Page-level text extractions ::
- Opening Delimiter -
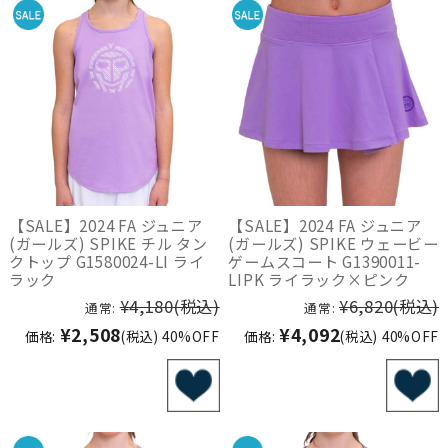
【SALE】2024 FA ジュニア
【SALE】2024 FA ジュニア
(ガールズ) SPIKE チル タン
(ガールズ) SPIKE ウェービー
クトップ G1580024-LI ライ
ゲームスコート G1390011-
ラック
LIPK ライラック×ピンク
¥4,180
(税込)
¥6,820
(税込)
通常:
通常:
¥2,508
¥4,092
価格:
(税込)
40%OFF
価格:
(税込)
40%OFF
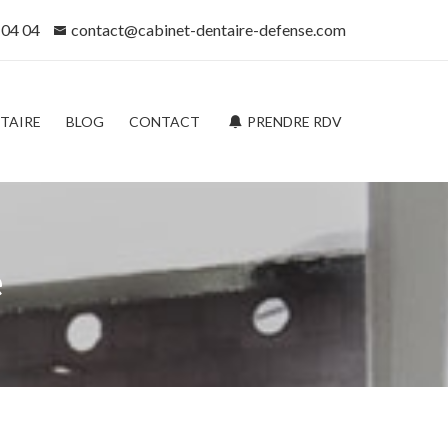
 04 04
contact@cabinet-dentaire-defense.com
NTAIRE
BLOG
CONTACT
PRENDRE RDV
e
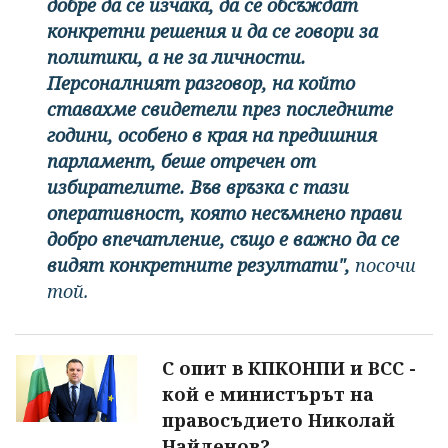
добре да се изчака, да се обсъждат
конкретни решения и да се говори за
политики, а не за личности.
Персоналният разговор, на който
ставахме свидетели през последните
години, особено в края на предишния
парламент, беше отречен от
избирателите. Във връзка с тази
оперативност, която несъмнено прави
добро впечатление, също е важно да се
видят конкретните резултати",
посочи
той.
С опит в КПКОНПИ и ВСС -
кой е министърът на
правосъдието Николай
Найденов?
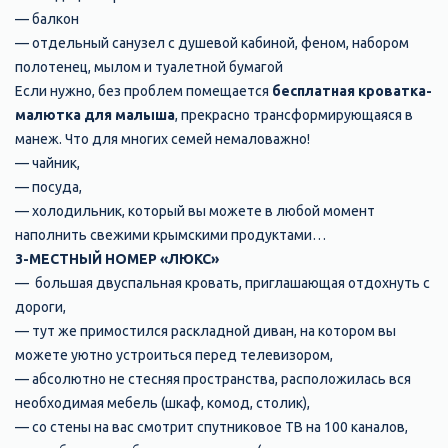
— балкон
— отдельный санузел с душевой кабиной, феном, набором
полотенец, мылом и туалетной бумагой
Если нужно, без проблем помещается
бесплатная кроватка-
малютка для малыша
, прекрасно трансформирующаяся в
манеж. Что для многих семей немаловажно!
— чайник,
— посуда,
— холодильник, который вы можете в любой момент
наполнить свежими крымскими продуктами…
3-МЕСТНЫЙ НОМЕР «ЛЮКС»
— большая двуспальная кровать, приглашающая отдохнуть с
дороги,
— тут же примостился раскладной диван, на котором вы
можете уютно устроиться перед телевизором,
— абсолютно не стесняя пространства, расположилась вся
необходимая мебель (шкаф, комод, столик),
— со стены на вас смотрит спутниковое ТВ на 100 каналов,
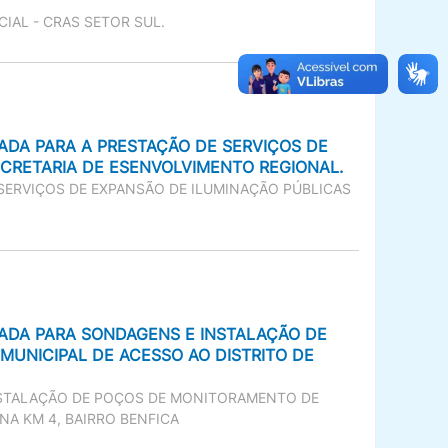
IAL - CRAS SETOR SUL.
ADA PARA A PRESTAÇÃO DE SERVIÇOS DE
ECRETARIA DE ESENVOLVIMENTO REGIONAL.
SERVIÇOS DE EXPANSÃO DE ILUMINAÇÃO PÚBLICAS
ZADA PARA SONDAGENS E INSTALAÇÃO DE
UNICIPAL DE ACESSO AO DISTRITO DE
NSTALAÇÃO DE POÇOS DE MONITORAMENTO DE
A KM 4, BAIRRO BENFICA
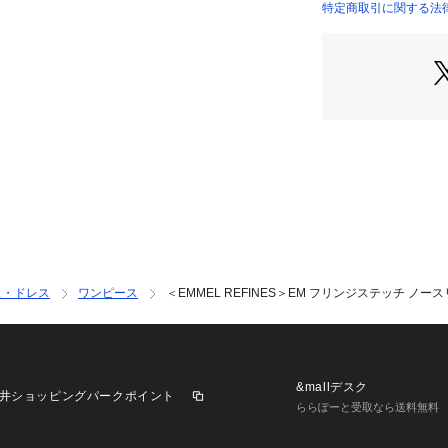
程よい落ち感と抜
特定商取引に関する法律に
66261993478 （
り、きれいめにな
OUTLET）
裏地も軽やかなも
地です。
■コーディネート
辛めなサンダルあ
華奢なヒールサン
です。
==============
裏地：あり
透け感：ライトブ
ス・ドレス
ワンピース
＜EMMEL REFINES＞EM フリンジステッチ ノー
伸縮：なし
光沢感：なし
ケア方法：手洗い
==============
&mallデスク
井ショッピングパークポイント
＜ EMMEL REF
ららぽーと受取なら送料無料
Pleasure ～
EMMEL REFI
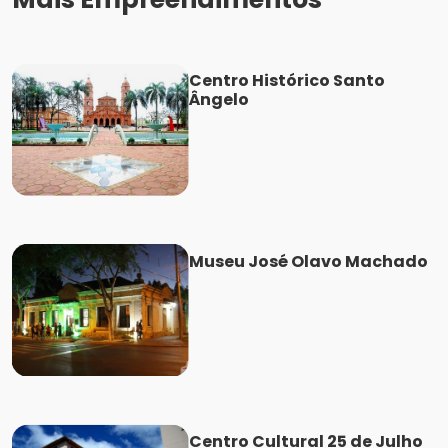
Centro Histórico Santo
Ângelo
Museu José Olavo Machado
Centro Cultural 25 de Julho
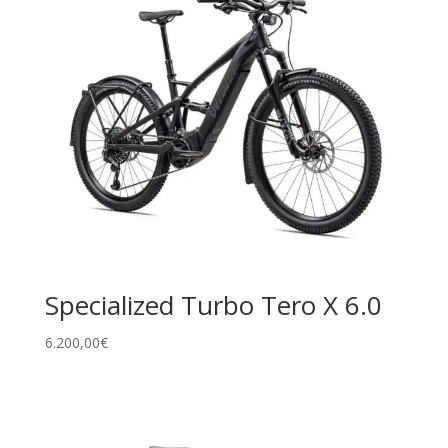
Specialized Turbo Tero X 6.0
6.200,00
€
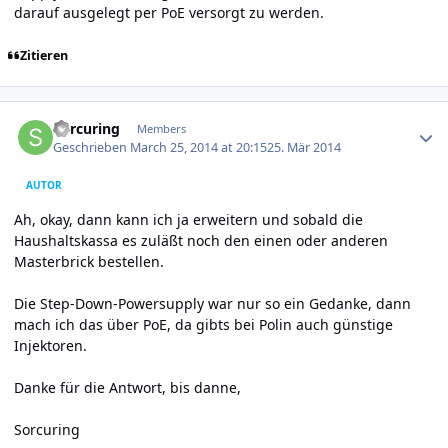
darauf ausgelegt per PoE versorgt zu werden.
Zitieren
Author stats
Sorcuring
Members
Geschrieben
March 25, 2014 at 20:15
25. Mär 2014
AUTOR
Ah, okay, dann kann ich ja erweitern und sobald die
Haushaltskassa es zuläßt noch den einen oder anderen
Masterbrick bestellen.
Die Step-Down-Powersupply war nur so ein Gedanke, dann
mach ich das über PoE, da gibts bei Polin auch günstige
Injektoren.
Danke für die Antwort, bis danne,
Sorcuring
- Closing Delimiter -
WORK INSTRUCTION :: Every line with "можете" in it should be copied from the entries above.

ANSWER SPACE ::
— холодильник, который вы можете в любой момент
можете уютно устроиться перед телевизором,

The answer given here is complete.